Figure 3. The memory map at the point at which the linked list has two elements.
You should recall that each byte stores two hexadecimal digits and that on this 32-bit machine, pointers and int are each four bytes in size. On a 64-bit computer, the pointers would occupy eight bytes.
Question: how would the memory map in Figure 3 change if pop() is called?
Note: It is beyond the scope of this course, but Figure 3 assumes a big-endian architecture (the most-significant byte comes first).

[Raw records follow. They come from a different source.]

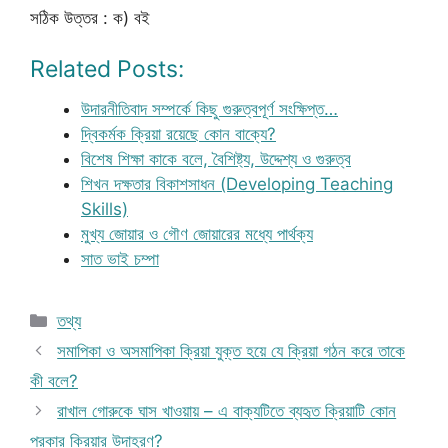
সঠিক উত্তর : ক) বই
Related Posts:
উদারনীতিবাদ সম্পর্কে কিছু গুরুত্বপূর্ণ সংক্ষিপ্ত…
দ্বিকর্মক ক্রিয়া রয়েছে কোন বাক্যে?
বিশেষ শিক্ষা কাকে বলে, বৈশিষ্ট্য, উদ্দেশ্য ও গুরুত্ব
শিখন দক্ষতার বিকাশসাধন (Developing Teaching
Skills)
মুখ্য জোয়ার ও গৌণ জোয়ারের মধ্যে পার্থক্য
সাত ভাই চম্পা
Categories
তথ্য
সমাপিকা ও অসমাপিকা ক্রিয়া যুক্ত হয়ে যে ক্রিয়া গঠন করে তাকে
কী বলে?
রাখাল গোরুকে ঘাস খাওয়ায় – এ বাক্যটিতে ব্যহৃত ক্রিয়াটি কোন
প্রকার ক্রিয়ার উদাহরণ?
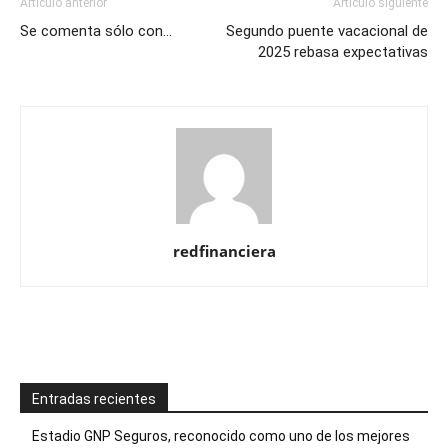
Artículo anterior
Artículo siguiente
Se comenta sólo con…
Segundo puente vacacional de
2025 rebasa expectativas
redfinanciera
Entradas recientes
Estadio GNP Seguros, reconocido como uno de los mejores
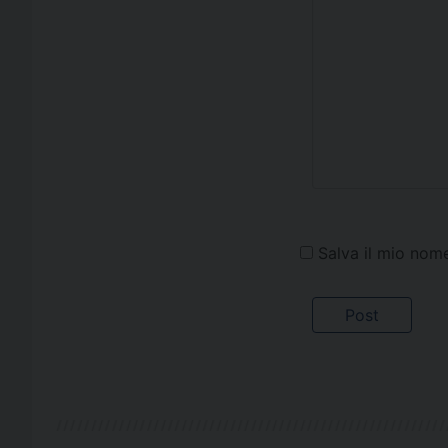
Salva il mio nom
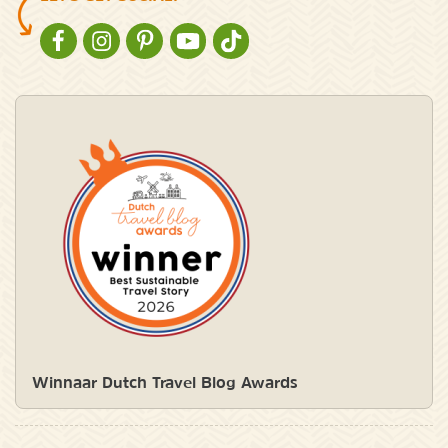
NATURESCANNER OP FACEBOOK
NATURESCANNER OP INSTAGRAM
NATURESCANNER OP PINTEREST
NATURESCANNER OP YOUTUBE
NATURESCANNER OP TIKTOK
Winnaar Dutch Travel Blog Awards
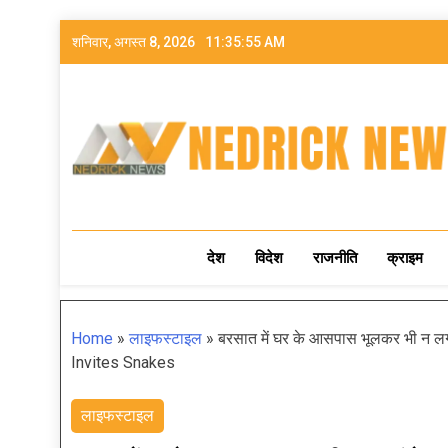
शनिवार, अगस्त 8, 2026
11:35:57 AM
NEDRICK NEWS
देश
विदेश
राजनीति
क्राइम
Home
»
लाइफस्टाइल
»
बरसात में घर के आसपास भूलकर भी न लगा
Invites Snakes
लाइफस्टाइल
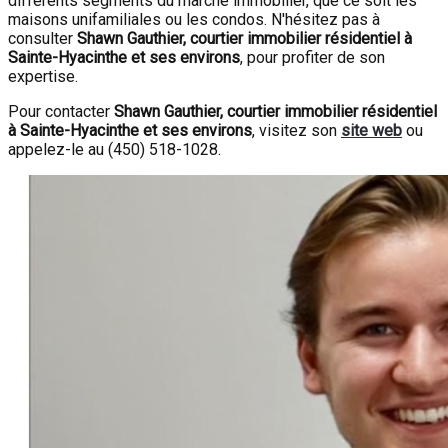
différents segments du marché immobilier, que ce soit les
maisons unifamiliales ou les condos. N'hésitez pas à
consulter
Shawn Gauthier, courtier immobilier résidentiel à
Sainte-Hyacinthe et ses environs
, pour profiter de son
expertise.
Pour contacter
Shawn Gauthier, courtier immobilier résidentiel
à Sainte-Hyacinthe et ses environs
, visitez son
site web
ou
appelez-le au (450) 518-1028.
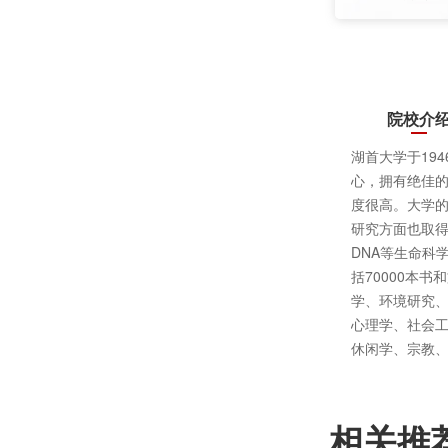
院校介
湖首大学于19
心，拥有绝佳
度很高。大学
研究方面也取
DNA等生命科
括70000本
学、环境研究
心理学、社会
休闲学、宗教
相关推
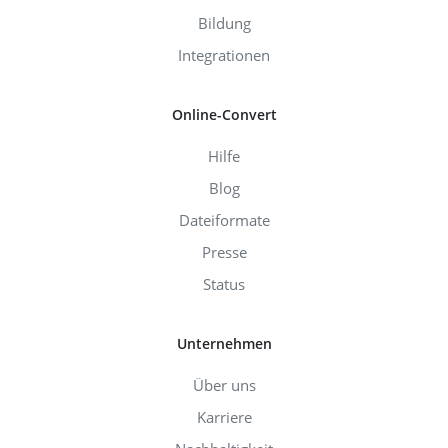
Bildung
Integrationen
Online-Convert
Hilfe
Blog
Dateiformate
Presse
Status
Unternehmen
Über uns
Karriere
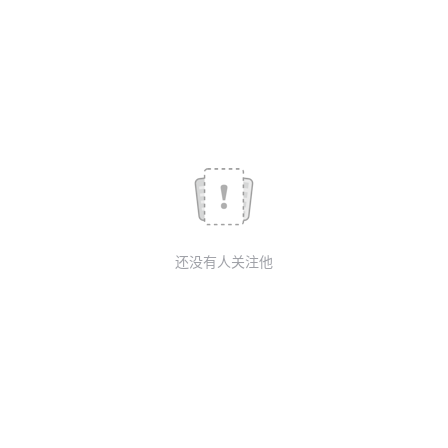
我
注
的
开
的
Programs
发
支
者
持
学
我
堂
还没有人关注他
的
我
我
技
的
的
我
术
云
课
的
我
支
声
程
认
的
我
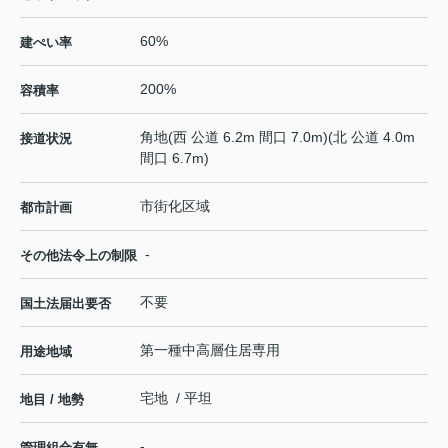
60%
建ぺい率
200%
容積率
角地(西 公道 6.2m 間口 7.0m)(北 公道 4.0m
接道状況
間口 6.7m)
市街化区域
都市計画
-
その他法令上の制限
不要
国土法届出要否
第一種中高層住居専用
用途地域
宅地 / 平坦
地目 / 地勢
-
管理組合有無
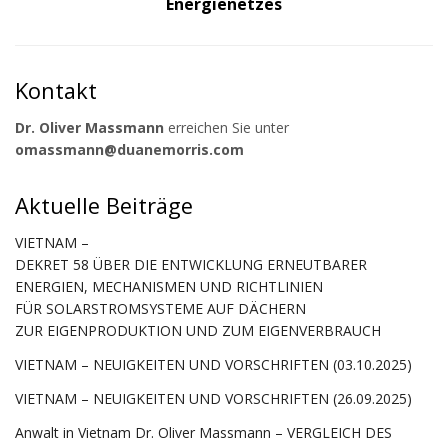
Energienetzes
Kontakt
Dr. Oliver Massmann
erreichen Sie unter
omassmann@duanemorris.com
Aktuelle Beiträge
VIETNAM –
DEKRET 58 ÜBER DIE ENTWICKLUNG ERNEUTBARER
ENERGIEN, MECHANISMEN UND RICHTLINIEN
FÜR SOLARSTROMSYSTEME AUF DÄCHERN
ZUR EIGENPRODUKTION UND ZUM EIGENVERBRAUCH
VIETNAM – NEUIGKEITEN UND VORSCHRIFTEN (03.10.2025)
VIETNAM – NEUIGKEITEN UND VORSCHRIFTEN (26.09.2025)
Anwalt in Vietnam Dr. Oliver Massmann – VERGLEICH DES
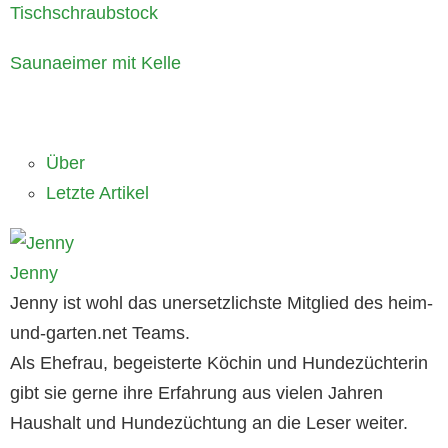
Tischschraubstock
Saunaeimer mit Kelle
Über
Letzte Artikel
Jenny
Jenny ist wohl das unersetzlichste Mitglied des heim-
und-garten.net Teams.
Als Ehefrau, begeisterte Köchin und Hundezüchterin
gibt sie gerne ihre Erfahrung aus vielen Jahren
Haushalt und Hundezüchtung an die Leser weiter.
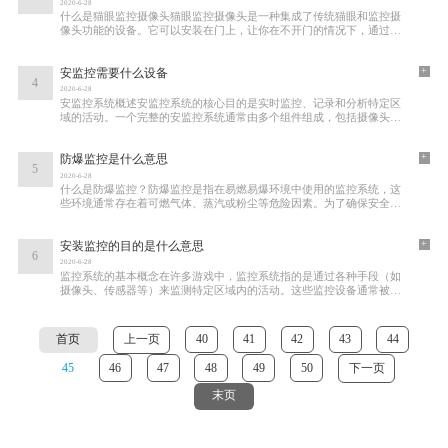
2020-6-28
什么是猫眼监控摄像头猫眼监控摄像头是一种集成了传统猫眼和监控摄
像头功能的设备。它可以安装在门上，让你在不开门的情况下，通过手
机或电脑随时查看门外的情况。许多猫眼监
+
安监控需要什么设备
4
2020-6-28
安监控系统概述安监控系统的核心目的是实时监控、记录和分析特定区
域的活动。一个完整的安监控系统通常由多个组件组成，包括摄像头、
录像设备、传感器和监控软件等。以下将对
+
防爆监控是什么意思
5
2020-6-28
什么是防爆监控？防爆监控是指在易燃易爆环境中使用的监控系统，这
些环境通常存在着可燃气体、蒸汽或粉尘等危险因素。为了确保安全，
防爆监控设备必须具备特定的防爆性能，以
+
安装监控的目的是什么意思
6
2020-6-28
监控系统的基本概念在许多游戏中，监控系统指的是通过各种手段（如
摄像头、传感器等）来监测特定区域内的活动。这些监控设备通常被设
计用于以下几个目的增强安全性：在一些生
首页
上一页
40
41
42
43
44
45
46
47
48
49
50
下一页
末页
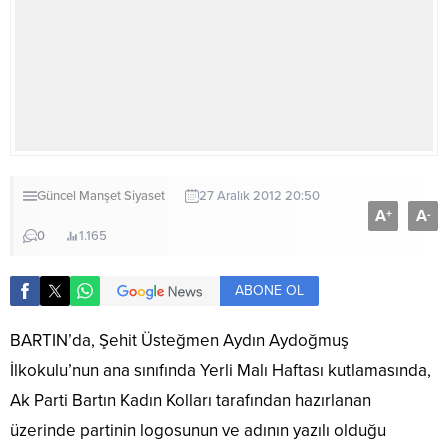
Güncel
Manşet
Siyaset
27 Aralık 2012 20:50
A
A
+
-
0
1.165
ABONE OL
BARTIN’da, Şehit Üsteğmen Aydın Aydoğmuş
İlkokulu’nun ana sınıfında Yerli Malı Haftası kutlamasında,
Ak Parti Bartın Kadın Kolları tarafından hazırlanan
üzerinde partinin logosunun ve adının yazılı olduğu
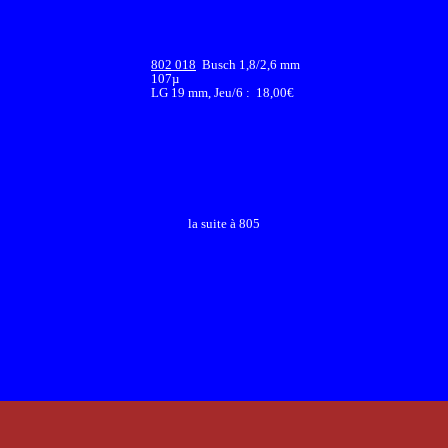
802 018
Busch 1,8/2,6 mm
107µ
LG 19 mm, Jeu/6 : 18,00€
la suite à 805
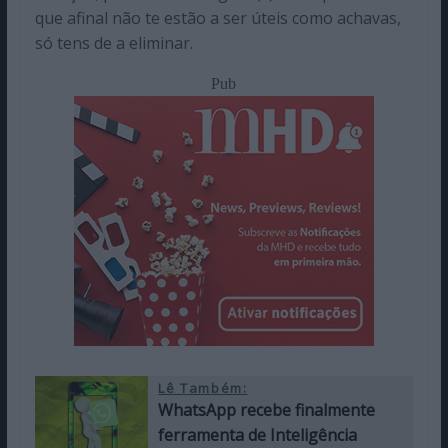
que afinal não te estão a ser úteis como achavas,
só tens de a eliminar.
Pub
Lê Também:
WhatsApp recebe finalmente
ferramenta de Inteligência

Some computers will save the four bytes in the reverse order (least-significant byte first) to optimize, for example, addition: by placing the least-significant byte first, addition may be done in order as the least-significant bytes are added first, followed by the next-most-significant bytes, etc.
It is possible to declare a variable to be an arbitrary pointer:
void *ptr;
however, such a variable can never be de-referenced—the compiler does not know whether the address is that of a 4-byte integer, an 8-byte double, or some other data structure. Thus, if such an address is to be used, it must be first assigned to a pointer variable that has a type or it must be cast:
void *ptr; int *iptr = ptr; printf( "%d and %d\n", *iptr, *((int *)ptr) );
The second de-reference first has the local variable ptr cast to a pointer-to-an-integer (int *)ptr after which it can be de-referenced.
Add a function to the linked list described above which takes an argument and returns either true or false based on whether or not the argument is in the list. The signature for this function will be
bool member( struct List *, int );
and you will have to include the standard Boolean header file in your List.c file:
#include <stdbool.h>
otherwise, bool, true, and false will not be defined.